The identification of a cluster
is a critical issue, and perhaps this is where we might use some corollary to
the CCG visualization. Again, it is
difficult to be specific because there are many different ways to accomplish
something. For example, whereas the
first part of a gather process might be purely algorithmic (using the Prueitt
voting procedure or the standard cosine measure); the second part might allow
the use of visual acuity to select the boundaries of a cluster, and to make a
judgment about the topics and themes that are central to that cluster. Once clusters are identified, then one might
ask a user to review a cluster’s conceptual graph and the conceptual graph
related to the point.
A question can be posed to the
user regarding the “nearness” of the two conceptual graphs. The answer can then drive the gather
process.
The question of nearness is
problematic unless handled in a grounded fashion. The grounding that we suggest is Pospelov’s notion of an
oppositional scale. Pospelov has made
the conjecture that there are 117 categories of semantic linkage. The enumeration of a theory of semantic type
by Pospelov is conjectured to be language independent, and to be related to the
actual linkages that formed when the natural language systems go through the
early formative process.
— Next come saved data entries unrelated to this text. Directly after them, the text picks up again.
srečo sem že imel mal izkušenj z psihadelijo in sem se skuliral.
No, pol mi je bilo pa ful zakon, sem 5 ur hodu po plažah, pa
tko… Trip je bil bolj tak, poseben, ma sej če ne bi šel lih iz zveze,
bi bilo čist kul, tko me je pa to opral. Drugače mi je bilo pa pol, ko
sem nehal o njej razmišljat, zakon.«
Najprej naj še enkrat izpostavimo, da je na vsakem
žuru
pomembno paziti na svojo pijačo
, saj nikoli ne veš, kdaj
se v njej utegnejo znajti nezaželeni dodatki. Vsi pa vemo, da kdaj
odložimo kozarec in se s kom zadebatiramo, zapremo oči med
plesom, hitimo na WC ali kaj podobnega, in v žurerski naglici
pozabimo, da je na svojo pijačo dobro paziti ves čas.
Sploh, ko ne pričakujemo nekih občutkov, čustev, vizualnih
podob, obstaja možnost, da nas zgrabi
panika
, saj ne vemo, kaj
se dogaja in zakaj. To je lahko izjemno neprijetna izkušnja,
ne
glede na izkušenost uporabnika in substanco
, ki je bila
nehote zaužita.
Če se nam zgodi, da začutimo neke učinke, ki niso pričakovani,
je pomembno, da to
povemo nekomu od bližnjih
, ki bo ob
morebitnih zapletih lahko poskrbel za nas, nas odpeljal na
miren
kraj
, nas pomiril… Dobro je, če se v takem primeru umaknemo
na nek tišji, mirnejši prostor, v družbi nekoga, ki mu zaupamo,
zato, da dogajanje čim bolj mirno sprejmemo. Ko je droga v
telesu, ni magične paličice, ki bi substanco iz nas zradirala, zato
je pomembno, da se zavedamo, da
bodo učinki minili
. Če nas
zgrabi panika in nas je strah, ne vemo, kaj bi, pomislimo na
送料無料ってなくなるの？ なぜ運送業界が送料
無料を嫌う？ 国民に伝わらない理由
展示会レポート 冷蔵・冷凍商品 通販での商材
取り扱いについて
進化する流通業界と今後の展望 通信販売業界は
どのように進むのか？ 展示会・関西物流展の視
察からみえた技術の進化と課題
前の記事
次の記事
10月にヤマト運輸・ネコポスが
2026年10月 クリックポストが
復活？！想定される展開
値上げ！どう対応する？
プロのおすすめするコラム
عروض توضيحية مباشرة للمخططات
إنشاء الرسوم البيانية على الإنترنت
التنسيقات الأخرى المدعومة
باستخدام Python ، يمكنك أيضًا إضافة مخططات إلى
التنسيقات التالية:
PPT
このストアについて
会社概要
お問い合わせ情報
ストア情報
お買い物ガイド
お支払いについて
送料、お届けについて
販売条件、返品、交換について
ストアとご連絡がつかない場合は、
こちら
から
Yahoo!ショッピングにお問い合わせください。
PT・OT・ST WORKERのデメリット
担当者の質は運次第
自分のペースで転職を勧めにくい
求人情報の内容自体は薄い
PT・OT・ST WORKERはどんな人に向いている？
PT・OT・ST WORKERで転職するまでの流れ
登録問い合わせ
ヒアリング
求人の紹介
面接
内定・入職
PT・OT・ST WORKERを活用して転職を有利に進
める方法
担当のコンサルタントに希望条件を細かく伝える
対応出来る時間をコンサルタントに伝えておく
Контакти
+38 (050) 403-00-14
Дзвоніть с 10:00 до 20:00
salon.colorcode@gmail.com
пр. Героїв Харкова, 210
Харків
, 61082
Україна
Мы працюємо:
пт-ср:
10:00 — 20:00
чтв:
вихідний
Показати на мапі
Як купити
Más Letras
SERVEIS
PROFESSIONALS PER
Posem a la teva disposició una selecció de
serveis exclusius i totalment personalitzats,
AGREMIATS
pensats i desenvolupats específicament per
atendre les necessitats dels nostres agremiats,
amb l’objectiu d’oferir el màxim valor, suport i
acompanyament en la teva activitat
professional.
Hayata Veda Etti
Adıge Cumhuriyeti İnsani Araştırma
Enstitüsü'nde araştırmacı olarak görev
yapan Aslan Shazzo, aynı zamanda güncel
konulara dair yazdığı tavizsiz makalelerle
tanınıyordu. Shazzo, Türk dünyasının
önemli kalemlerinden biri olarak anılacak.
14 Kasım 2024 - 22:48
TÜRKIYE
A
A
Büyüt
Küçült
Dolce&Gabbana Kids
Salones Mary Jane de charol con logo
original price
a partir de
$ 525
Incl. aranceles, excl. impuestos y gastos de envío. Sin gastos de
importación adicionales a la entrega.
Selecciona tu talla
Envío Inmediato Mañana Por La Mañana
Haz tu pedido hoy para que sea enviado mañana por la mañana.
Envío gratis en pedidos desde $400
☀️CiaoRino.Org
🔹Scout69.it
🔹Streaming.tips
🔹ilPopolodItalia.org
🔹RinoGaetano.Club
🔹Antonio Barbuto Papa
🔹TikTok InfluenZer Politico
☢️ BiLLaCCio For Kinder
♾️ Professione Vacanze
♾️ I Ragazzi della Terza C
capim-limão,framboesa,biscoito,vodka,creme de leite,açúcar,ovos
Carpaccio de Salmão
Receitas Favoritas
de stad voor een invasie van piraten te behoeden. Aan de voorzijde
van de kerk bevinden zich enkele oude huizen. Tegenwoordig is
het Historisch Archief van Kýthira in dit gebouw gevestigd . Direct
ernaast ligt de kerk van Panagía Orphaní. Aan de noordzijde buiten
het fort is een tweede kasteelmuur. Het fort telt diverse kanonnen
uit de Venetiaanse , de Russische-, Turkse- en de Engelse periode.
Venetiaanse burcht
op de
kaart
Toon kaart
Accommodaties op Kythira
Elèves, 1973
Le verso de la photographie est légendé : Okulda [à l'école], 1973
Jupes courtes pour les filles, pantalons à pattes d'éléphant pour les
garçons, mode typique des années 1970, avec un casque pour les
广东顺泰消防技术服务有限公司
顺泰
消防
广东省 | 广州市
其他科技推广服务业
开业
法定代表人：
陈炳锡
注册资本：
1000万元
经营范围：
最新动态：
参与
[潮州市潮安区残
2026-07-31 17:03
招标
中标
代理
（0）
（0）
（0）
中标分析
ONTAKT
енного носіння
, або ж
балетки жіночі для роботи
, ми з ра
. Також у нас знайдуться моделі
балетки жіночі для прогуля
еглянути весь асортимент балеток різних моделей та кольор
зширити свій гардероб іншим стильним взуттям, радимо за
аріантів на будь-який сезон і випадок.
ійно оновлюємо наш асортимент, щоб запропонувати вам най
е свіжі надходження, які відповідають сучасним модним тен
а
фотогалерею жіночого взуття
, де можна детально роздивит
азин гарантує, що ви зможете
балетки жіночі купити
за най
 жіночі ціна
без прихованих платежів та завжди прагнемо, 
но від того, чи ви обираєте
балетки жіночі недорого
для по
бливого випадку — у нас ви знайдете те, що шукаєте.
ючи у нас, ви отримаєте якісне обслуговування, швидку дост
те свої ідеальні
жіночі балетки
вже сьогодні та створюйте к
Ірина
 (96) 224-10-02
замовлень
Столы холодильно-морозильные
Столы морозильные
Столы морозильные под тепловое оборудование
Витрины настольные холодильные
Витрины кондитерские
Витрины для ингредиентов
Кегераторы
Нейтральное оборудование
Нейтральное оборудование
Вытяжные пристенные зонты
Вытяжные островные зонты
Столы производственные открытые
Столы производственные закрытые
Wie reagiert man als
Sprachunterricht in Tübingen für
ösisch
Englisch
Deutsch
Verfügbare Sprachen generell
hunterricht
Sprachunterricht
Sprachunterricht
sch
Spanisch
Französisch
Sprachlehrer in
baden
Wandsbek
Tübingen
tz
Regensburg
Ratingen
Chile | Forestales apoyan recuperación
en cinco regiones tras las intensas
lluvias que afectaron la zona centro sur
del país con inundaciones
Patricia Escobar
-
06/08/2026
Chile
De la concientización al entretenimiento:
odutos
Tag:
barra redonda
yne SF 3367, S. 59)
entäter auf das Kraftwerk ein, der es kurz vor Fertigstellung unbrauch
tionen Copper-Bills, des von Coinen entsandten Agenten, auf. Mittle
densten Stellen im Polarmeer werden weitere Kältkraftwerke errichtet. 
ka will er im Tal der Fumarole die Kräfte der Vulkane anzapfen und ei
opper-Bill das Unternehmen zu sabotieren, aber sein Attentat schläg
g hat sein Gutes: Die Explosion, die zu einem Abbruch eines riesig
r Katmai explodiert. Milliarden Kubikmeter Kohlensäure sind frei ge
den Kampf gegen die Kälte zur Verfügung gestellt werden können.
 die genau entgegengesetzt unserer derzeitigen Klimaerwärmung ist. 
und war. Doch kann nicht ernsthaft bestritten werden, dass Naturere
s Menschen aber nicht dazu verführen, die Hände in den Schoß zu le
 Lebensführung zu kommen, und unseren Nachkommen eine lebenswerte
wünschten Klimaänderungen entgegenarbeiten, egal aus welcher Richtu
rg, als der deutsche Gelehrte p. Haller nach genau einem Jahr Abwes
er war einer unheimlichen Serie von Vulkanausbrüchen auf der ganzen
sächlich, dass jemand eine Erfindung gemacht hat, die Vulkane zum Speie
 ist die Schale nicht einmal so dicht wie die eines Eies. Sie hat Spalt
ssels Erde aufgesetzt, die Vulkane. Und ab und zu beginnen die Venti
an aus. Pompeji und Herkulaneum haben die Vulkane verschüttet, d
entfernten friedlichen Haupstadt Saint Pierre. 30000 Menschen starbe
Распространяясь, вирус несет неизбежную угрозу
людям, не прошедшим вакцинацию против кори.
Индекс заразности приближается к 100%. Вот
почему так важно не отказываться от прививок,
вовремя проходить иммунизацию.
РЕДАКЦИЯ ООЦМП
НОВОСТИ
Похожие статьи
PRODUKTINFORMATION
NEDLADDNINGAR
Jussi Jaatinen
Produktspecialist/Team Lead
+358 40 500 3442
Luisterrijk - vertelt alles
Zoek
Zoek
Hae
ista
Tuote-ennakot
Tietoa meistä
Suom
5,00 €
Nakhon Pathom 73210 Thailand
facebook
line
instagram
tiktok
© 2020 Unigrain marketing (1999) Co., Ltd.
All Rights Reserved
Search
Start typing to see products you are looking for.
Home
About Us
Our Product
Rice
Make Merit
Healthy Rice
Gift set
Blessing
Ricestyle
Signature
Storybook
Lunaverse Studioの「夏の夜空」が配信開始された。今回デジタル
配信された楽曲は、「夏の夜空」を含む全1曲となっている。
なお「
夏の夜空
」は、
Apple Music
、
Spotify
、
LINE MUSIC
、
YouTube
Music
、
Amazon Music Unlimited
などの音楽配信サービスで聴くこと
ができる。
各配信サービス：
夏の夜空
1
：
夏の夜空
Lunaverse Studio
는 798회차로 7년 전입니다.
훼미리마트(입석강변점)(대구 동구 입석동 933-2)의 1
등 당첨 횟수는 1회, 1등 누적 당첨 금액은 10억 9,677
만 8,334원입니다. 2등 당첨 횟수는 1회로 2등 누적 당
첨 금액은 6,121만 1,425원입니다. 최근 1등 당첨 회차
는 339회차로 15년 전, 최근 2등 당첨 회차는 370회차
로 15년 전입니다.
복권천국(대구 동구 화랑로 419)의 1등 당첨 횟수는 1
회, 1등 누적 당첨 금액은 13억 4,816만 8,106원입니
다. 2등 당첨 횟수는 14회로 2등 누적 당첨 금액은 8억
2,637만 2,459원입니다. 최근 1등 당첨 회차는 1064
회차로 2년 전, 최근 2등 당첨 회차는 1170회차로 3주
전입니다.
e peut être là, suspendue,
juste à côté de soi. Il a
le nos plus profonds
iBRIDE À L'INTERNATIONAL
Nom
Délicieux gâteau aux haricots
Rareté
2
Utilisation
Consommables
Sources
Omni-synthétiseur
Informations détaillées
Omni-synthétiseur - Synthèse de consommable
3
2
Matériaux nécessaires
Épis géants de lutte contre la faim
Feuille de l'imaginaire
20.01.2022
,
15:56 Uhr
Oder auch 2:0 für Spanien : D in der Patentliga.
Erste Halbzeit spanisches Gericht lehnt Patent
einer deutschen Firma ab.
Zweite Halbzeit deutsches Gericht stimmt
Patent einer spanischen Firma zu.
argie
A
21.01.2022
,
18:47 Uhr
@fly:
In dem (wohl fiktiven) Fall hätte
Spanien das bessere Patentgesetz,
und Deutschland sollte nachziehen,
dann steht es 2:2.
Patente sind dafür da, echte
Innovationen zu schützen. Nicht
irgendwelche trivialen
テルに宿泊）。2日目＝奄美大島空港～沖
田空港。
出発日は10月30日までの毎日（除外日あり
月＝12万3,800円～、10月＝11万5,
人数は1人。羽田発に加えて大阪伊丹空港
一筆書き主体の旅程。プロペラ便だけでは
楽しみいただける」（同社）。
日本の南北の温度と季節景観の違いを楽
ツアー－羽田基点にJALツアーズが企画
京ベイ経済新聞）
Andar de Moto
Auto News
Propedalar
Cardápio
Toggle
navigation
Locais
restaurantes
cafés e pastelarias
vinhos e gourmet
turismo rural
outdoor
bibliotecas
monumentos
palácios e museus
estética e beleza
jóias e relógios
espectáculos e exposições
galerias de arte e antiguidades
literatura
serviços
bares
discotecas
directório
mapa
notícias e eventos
The work of Stu
Kauffman on autocatalytic sets establishes one way to justify the notion that
semantic linkage in natural language in fact has a specific structure. Regardless of how one justified an
enumerated set of dimensions, semantic linkage must be expressed through
degrees of freedom required for each of these dimensions.
The analysis of the previous
paragraph implied that the gather part of a scatter / gather method be made on
a 117 dimensional sphere. The notion of
nearness is thus specific to those oppositional scales that are seen to be
relevant to a comparison such as between two cognitive graphs.
Such comparison is both
situational and relative to a point of view.
Thus the indexing of semantic linkage in text collections needs to be
vetted by human introspection, and the consequences of this vetting process
encoded into some type of compression.
The gather process is exactly such a compression.
No matter how the limiting
distribution occurs, visual acuity made about distributions in cluster space
can reinforce interpretations of the meaning of cluster patterns that are made
by the human. The limiting distribution
reveals clusters that need to be validated as a relevant knowledge artifact in
context. Knowledge validation is where
we expect to seen formal notion related to Zenkin’s notion of super induction.
One requirement for CCG
application to number theory is the existence of an infinite sequence of
positive integers – generated by the Peano axiom and the imposed property of
addition and multiplication. This
sequence serves as an index on sequences of theorems. The objective of both induction and super induction is to find a
way to demonstrate that the truth of an intricate relationship transfers. The transfer is between secession (Peano
axiom), addition and multiplication properties of integers onto an evaluation
of truth.
This transfer of evaluation will
exist beginning at some point and then continue from that point in the sequence
of theorems. The validated limiting
distribution of a gather process has exactly the property we need. At some point the gather process does not
change the clustered patterns. From
this point on the clusters remain invariant.